On the other side of the big double doors, Desert Brush was a little more than half-awake, but only a little. Still, he was alert enough not to panic at the sight of a pair of unfamiliar blue unicorns at bedside, one of whom was sporting a Twi-like pagecolt cut.

“Mister Brush?” said the stallion.

Brush blinked. “Have we, uh, met?”

“We have not,” the stallion replied, “but I thought perhaps we should. My name is Night Light, and this is my wife Twilight Velvet.”

Recognition came, not quite in a flash of light, but quickly enough, all things considered. “Oh, my. Twilight Sparkle’s parents.” Brush smiled. “Pardon me for not getting up.”

“It’s quite all right,” said Night Light. “You’ve been through a lot in the last couple of days, we are told.”

“When we’re told anything at all,” added Twilight Velvet.

“I’m sorry about that. I tried to guilt her into telling you.” Brush tried to remember how to shrug. “I guess it didn’t work.”

“Our daughter is — reserved sometimes,” Night Light said. “Fortunately, our son is less so.”

“I’d like to meet him some day.”

“You almost got a chance to, last night,” said Night Light. “He was ready to barge in here and see what kind of lowlife pony, as he said, was after his sister.”

Brush grinned. “I hope you can assure him that I’m at least a moderate-life pony.”

Twilight Velvet smiled at that. “He’s very protective of his sister.”

“As he should be,” said Brush. “I had a younger sister and I was suspicious of just about every one of her dates.” He coughed once. “Eventually, she married. He was poor, but he was honest.”

“Not unlike yourself?” Night Light quipped.

Brush considered. “I’m not all that poor, but I do strive to be honest. Mostly. I’m just a soul whose intentions are good.”

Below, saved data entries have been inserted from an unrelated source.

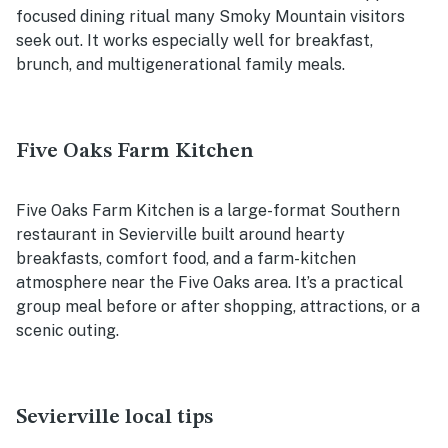
focused dining ritual many Smoky Mountain visitors
seek out. It works especially well for breakfast,
brunch, and multigenerational family meals.
Five Oaks Farm Kitchen
Five Oaks Farm Kitchen is a large-format Southern
restaurant in Sevierville built around hearty
breakfasts, comfort food, and a farm-kitchen
atmosphere near the Five Oaks area. It’s a practical
group meal before or after shopping, attractions, or a
scenic outing.
Sevierville local tips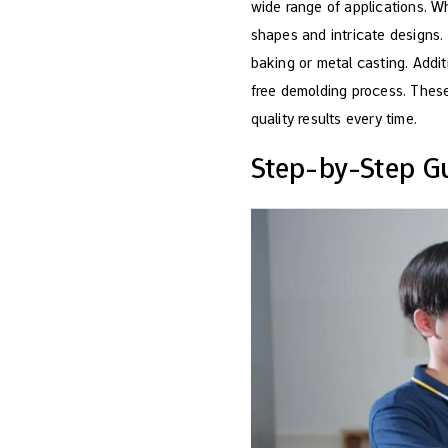
wide range of applications. Wh
shapes and intricate designs.
baking or metal casting. Addit
free demolding process. These
quality results every time.
Step-by-Step Gu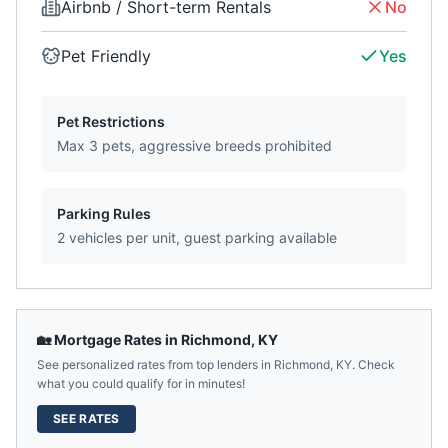
Airbnb / Short-term Rentals
No
Pet Friendly
Yes
Pet Restrictions
Max 3 pets, aggressive breeds prohibited
Parking Rules
2 vehicles per unit, guest parking available
🏡 Mortgage Rates in
Richmond
,
KY
See personalized rates from top lenders in
Richmond
,
KY
. Check
what you could qualify for in minutes!
SEE RATES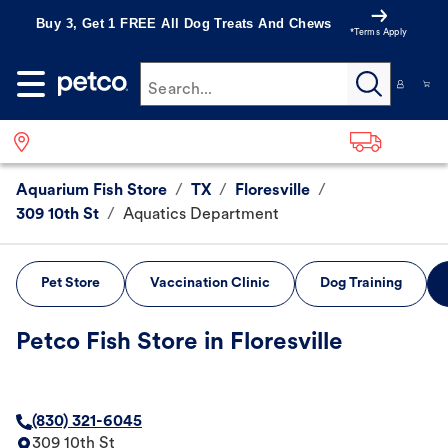
Buy 3, Get 1 FREE All Dog Treats And Chews
*Terms Apply
Search...
Aquarium Fish Store
/
TX
/
Floresville
/
309 10th St
/
Aquatics Department
Pet Store
Vaccination Clinic
Dog Training
Petco Fish Store in Floresville
(830) 321-6045
309 10th St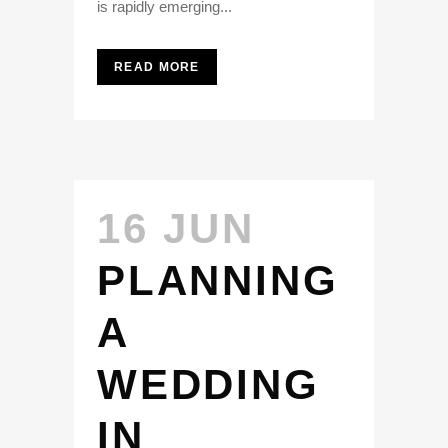
is rapidly emerging...
READ MORE
16 JUN
PLANNING
A
WEDDING
IN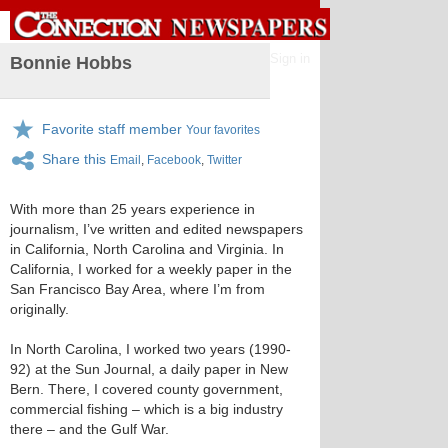
Sign in
Bonnie Hobbs
Favorite staff member
Your favorites
Share this
Email
,
Facebook
,
Twitter
With more than 25 years experience in
journalism, I’ve written and edited newspapers
in California, North Carolina and Virginia. In
California, I worked for a weekly paper in the
San Francisco Bay Area, where I’m from
originally.
In North Carolina, I worked two years (1990-
92) at the Sun Journal, a daily paper in New
Bern. There, I covered county government,
commercial fishing – which is a big industry
there – and the Gulf War.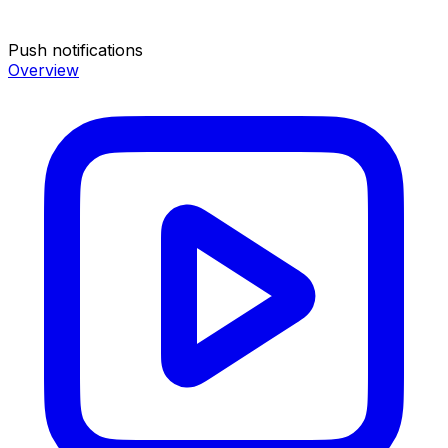
Push notifications
Overview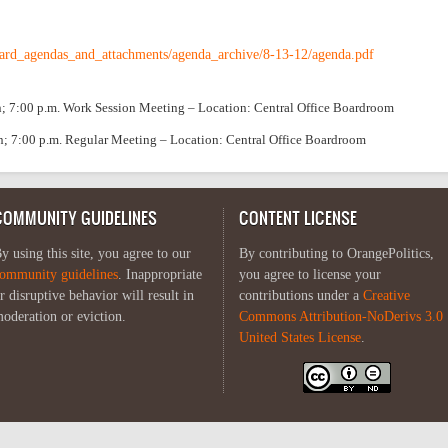
ard_agendas_and_attachments/agenda_archive/8-13-12/agenda.pdf
n; 7:00 p.m. Work Session Meeting – Location: Central Office Boardroom
on; 7:00 p.m. Regular Meeting – Location: Central Office Boardroom
COMMUNITY GUIDELINES
CONTENT LICENSE
y using this site, you agree to our
By contributing to OrangePolitics,
ommunity guidelines
. Inappropriate
you agree to license your
r disruptive behavior will result in
contributions under a
Creative
oderation or eviction.
Commons Attribution-NoDerivs 3.0
United States License
.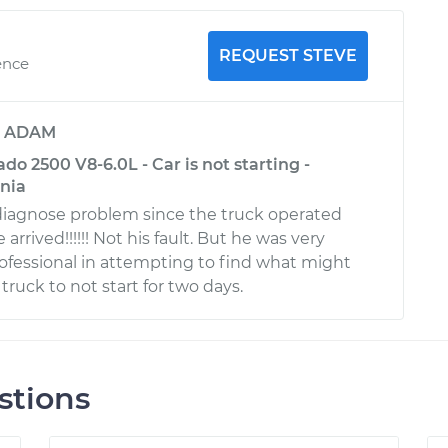
REQUEST STEVE
ence
y
ADAM
ado 2500 V8-6.0L - Car is not starting -
rnia
 diagnose problem since the truck operated
arrived!!!!!! Not his fault. But he was very
fessional in attempting to find what might
ruck to not start for two days.
stions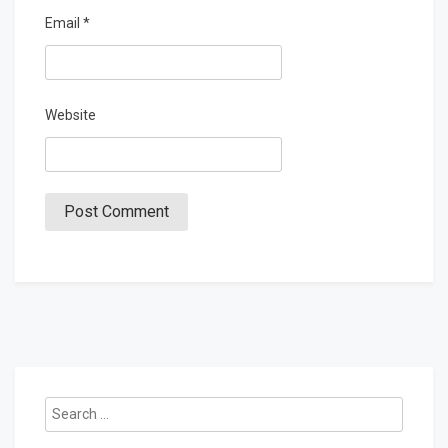
Email
*
Website
Search
for:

“How did you two meet, anyway?” asked Twilight Velvet.

“Pure fluke,” said Brush. “Last summer she found a hole in space-time, got curious as to what was on the other side, and passed through it.”

“And what did she find?”

“Well, uh, me. I hasten to add that she wasn’t looking for me at the time, but I happened to be there when she arrived.”

“You must have impressed her,” said Night Light.

“Enough to get her to come back a few times. Unfortunately, the hole didn’t work equally well both ways, and it was several months before I could come here myself. I’ve still never seen Ponyville.”

“You’re not missing much,” Twilight Velvet said. “It’s a disorganized, messy sort of place.”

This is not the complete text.